When someone is "ajax editing" a record and they submit the form with valid data, I send a 200 status code, which triggers the jQuery AJAX Success function, then ignore the response body (since it was successful, I don't need it), and collapse the form.
When there are form validation errors, I send a 400 status code in order to trigger the jQuery error method, and in the body of the request I specify which fields did not validate.
In a previous StackOverflow question, someone mentioned that it "seemed odd" that I was sending a 400 status code and working with the response body. Is my approach not a best-practice? What would you recommend that I do in this situation?
Using the payload of a 4xx status code is just fine. There's nothing in the HTTP spec saying otherwise.
If you want something more specific than 400, have a look at 422 Unprocessable Entity.
For me, HTTP status codes are for signalling at the HTTP layer, not the application layer. I would say the appropriate response to bad data properly submitted (if you see what I mean) is a 200 with an application-layer error code. I use JSON for this. My requests always get back a small JSON message, which always has a flag indicating success/failure at the application level.
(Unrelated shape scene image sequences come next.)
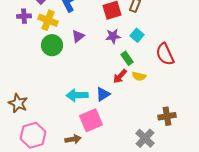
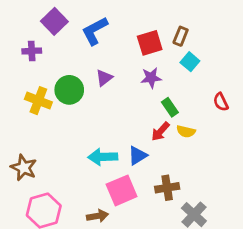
yellow cross: (48, 20) -> (38, 101), moved
cyan square: (137, 35) -> (190, 62), moved
red semicircle: (165, 54) -> (221, 102), size x0.6
brown cross: (167, 116) -> (167, 188), moved

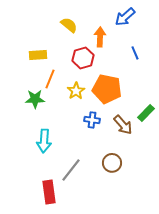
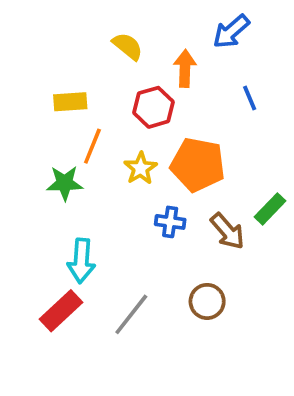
red rectangle: (49, 192) -> (61, 311), moved, turned 55

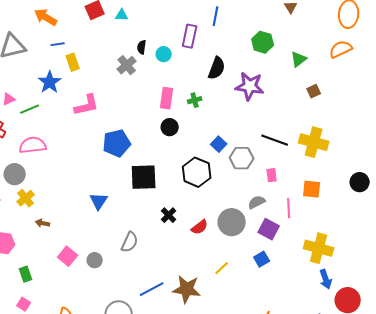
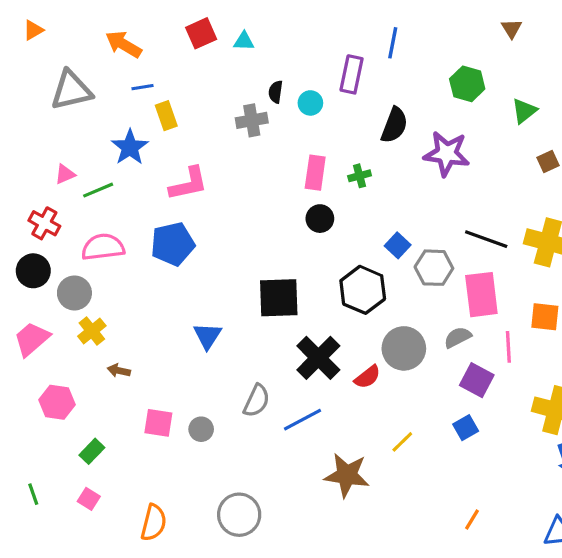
gray cross: (127, 65) -> (252, 120), turned 30
blue pentagon: (117, 143) -> (173, 244), moved
pink rectangle: (272, 175) -> (481, 295), size x2.0
black cross: (169, 215) -> (318, 358), size x1.8
gray circle: (232, 222) -> (404, 348), moved
pink square: (68, 256) -> (158, 423), turned -30
green rectangle: (26, 274) -> (92, 451), turned 63
blue line: (152, 289) -> (302, 420), moved

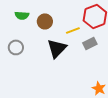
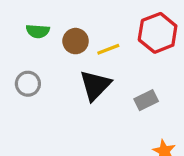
yellow line: (73, 30) -> (108, 49), moved
gray rectangle: (90, 43) -> (146, 100), moved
My wrappers for ajax calls know about this and dispatch as appropriate.
I would return 200 with an (application) error page, or the original page with an error option, which triggers an informational panel with the error description.
The reason for this is that the HTTP error codes are for the browser's response to the web server, not for your web application. Keep your application logic separate from what happens when the browser and server talk to each other.